ASSIGNMENT: Below are records; the lines starting at the one with "Akhmadeeva, Leila" and ending at the one with "digital platforms, is" must be reproduced exactly, both included. Pictures must not appear.

[Start of Attachment]

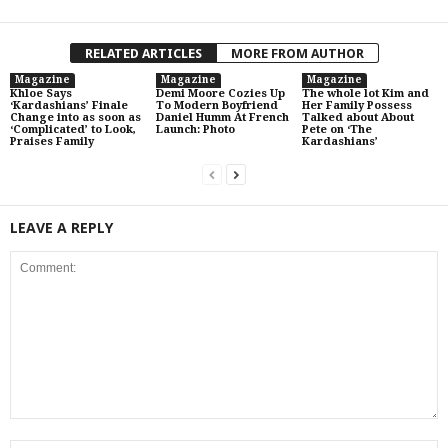
RELATED ARTICLES
MORE FROM AUTHOR
Magazine
Magazine
Magazine
Khloe Says
Demi Moore Cozies Up
The whole lot Kim and
‘Kardashians’ Finale
To Modern Boyfriend
Her Family Possess
Change into as soon as
Daniel Humm At French
Talked about About
‘Complicated’ to Look,
Launch: Photo
Pete on ‘The
Praises Family
Kardashians’
LEAVE A REPLY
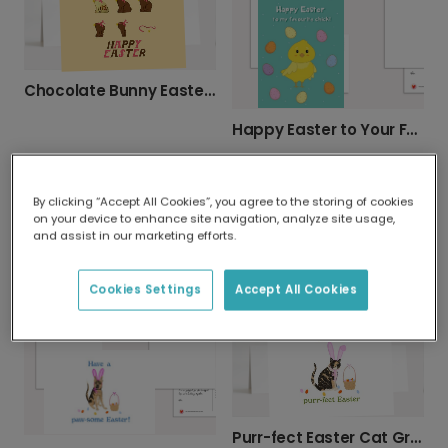
Chocolate Bunny Easter Card
Happy Easter to Your Favourite Chick
By clicking “Accept All Cookies”, you agree to the storing of cookies
on your device to enhance site navigation, analyze site usage,
and assist in our marketing efforts.
Egg-cellent Easter Celebration Card
Bunny Duo Easter Card
Cookies Settings
Accept All Cookies
Purr-fect Easter Cat Greeting Card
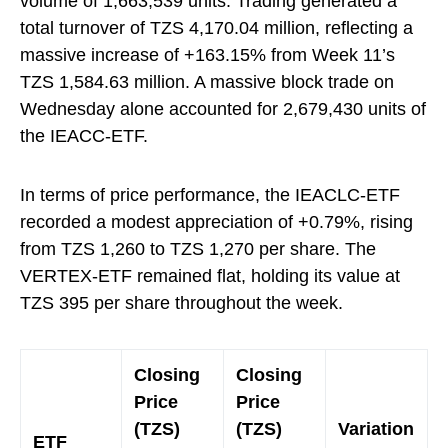
volume of 1,663,539 units. Trading generated a
total turnover of TZS 4,170.04 million, reflecting a
massive increase of +163.15% from Week 11’s
TZS 1,584.63 million. A massive block trade on
Wednesday alone accounted for 2,679,430 units of
the IEACC-ETF.
In terms of price performance, the IEACLC-ETF
recorded a modest appreciation of +0.79%, rising
from TZS 1,260 to TZS 1,270 per share. The
VERTEX-ETF remained flat, holding its value at
TZS 395 per share throughout the week.
Closing
Closing
Price
Price
(TZS)
(TZS)
Variation
ETF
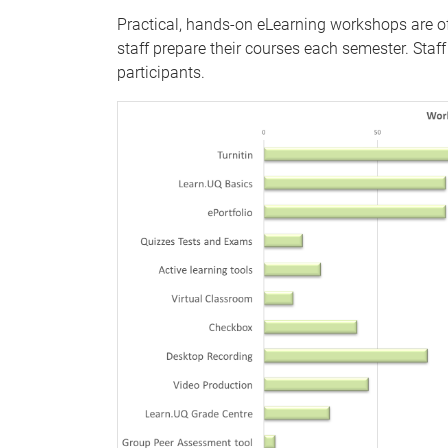
Practical, hands-on eLearning workshops are of
staff prepare their courses each semester. Sta
participants.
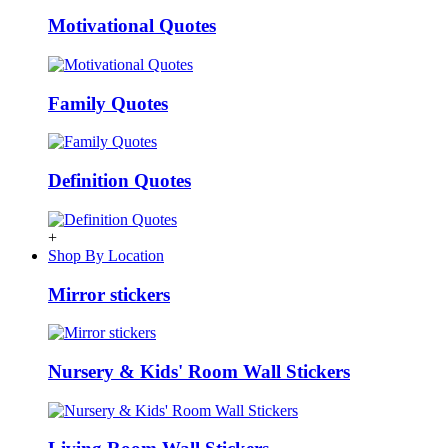
Motivational Quotes
Family Quotes
Definition Quotes
+
Shop By Location
Mirror stickers
Nursery & Kids' Room Wall Stickers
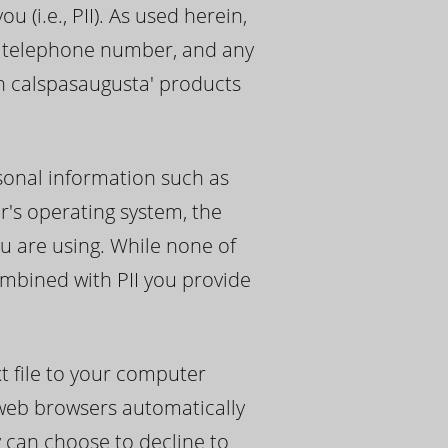
 (i.e., PII). As used herein,
s, telephone number, and any
th calspasaugusta' products
sonal information such as
r's operating system, the
u are using. While none of
ombined with PII you provide
t file to your computer
 web browsers automatically
y can choose to decline to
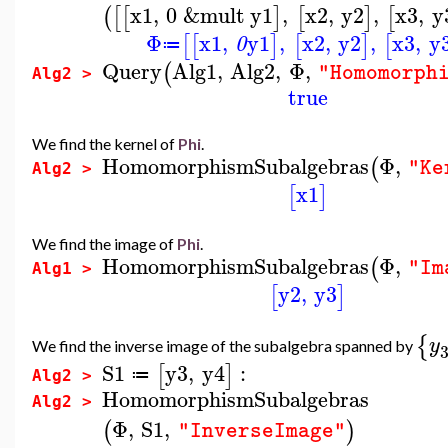
x1
,
0
&mult
y1
,
x2
,
y2
,
x3
,
y
(
[
[
]
[
]
[
Φ
x1
,
y1
,
x2
,
y2
,
x3
,
y
[
[
]
[
]
[
0
≔
Query
Alg1
,
Alg2
,
Φ
,
(
"Homomorph
Alg2 >
true
We find the kernel of
Phi
.
HomomorphismSubalgebras
Φ
,
(
"Ke
Alg2 >
x1
[
]
We find the image of
Phi
.
HomomorphismSubalgebras
Φ
,
(
"Im
Alg1 >
y2
,
y3
[
]
{
y
We find the inverse image of the subalgebra spanned by
S1
y3
,
y4
:
[
]
≔
Alg2 >
HomomorphismSubalgebras
Alg2 >
Φ
,
S1
,
(
)
"InverseImage"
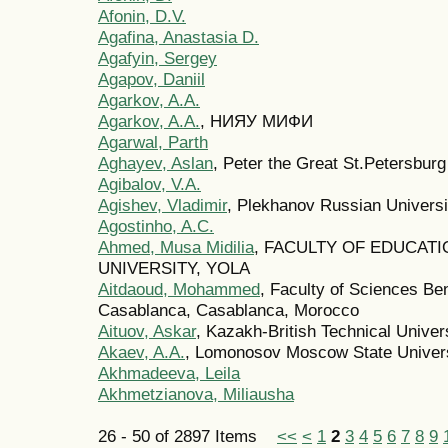
Afonin, D.V.
Agafina, Anastasia D.
Agafyin, Sergey
Agapov, Daniil
Agarkov, A.A.
Agarkov, A.A.
, НИЯУ МИФИ
Agarwal, Parth
Aghayev, Aslan
, Peter the Great St.Petersburg
Agibalov, V.A.
Agishev, Vladimir
, Plekhanov Russian Univers
Agostinho, A.С.
Ahmed, Musa Midilia
, FACULTY OF EDUCAT
UNIVERSITY, YOLA
Aitdaoud, Mohammed
, Faculty of Sciences Ben
Casablanca, Casablanca, Morocco
Aituov, Askar
, Kazakh-British Technical Univer
Akaev, A.A.
, Lomonosov Moscow State Univer
Akhmadeeva, Leila
Akhmetzianova, Miliausha
26 - 50 of 2897 Items
<<
<
1
2
3
4
5
6
7
8
9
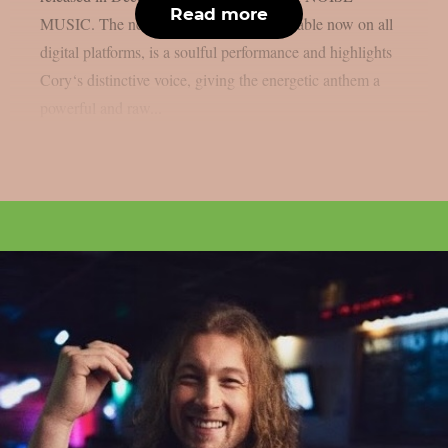
Read more
MUSIC. The new acoustic version, available now on all
digital platforms, is a soulful performance and highlights
Cory‘s distinctive voice, giving the energetic anthem a
powerful and raw...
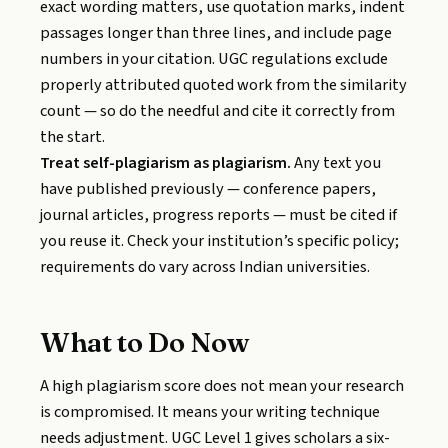
exact wording matters, use quotation marks, indent
passages longer than three lines, and include page
numbers in your citation. UGC regulations exclude
properly attributed quoted work from the similarity
count — so do the needful and cite it correctly from
the start.
Treat self-plagiarism as plagiarism.
Any text you
have published previously — conference papers,
journal articles, progress reports — must be cited if
you reuse it. Check your institution’s specific policy;
requirements do vary across Indian universities.
What to Do Now
A high plagiarism score does not mean your research
is compromised. It means your writing technique
needs adjustment. UGC Level 1 gives scholars a six-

[End of Attachment]

SOLUTION FOR THIS EXERCISE:
Akhmadeeva, Leila
Akhmetzianova, Miliausha
26 - 50 of 2897 Items
<<
<
1
2
3
4
5
6
7
8
9
Read more
MUSIC. The new acoustic version, available now on all
digital platforms, is a soulful performance and highlights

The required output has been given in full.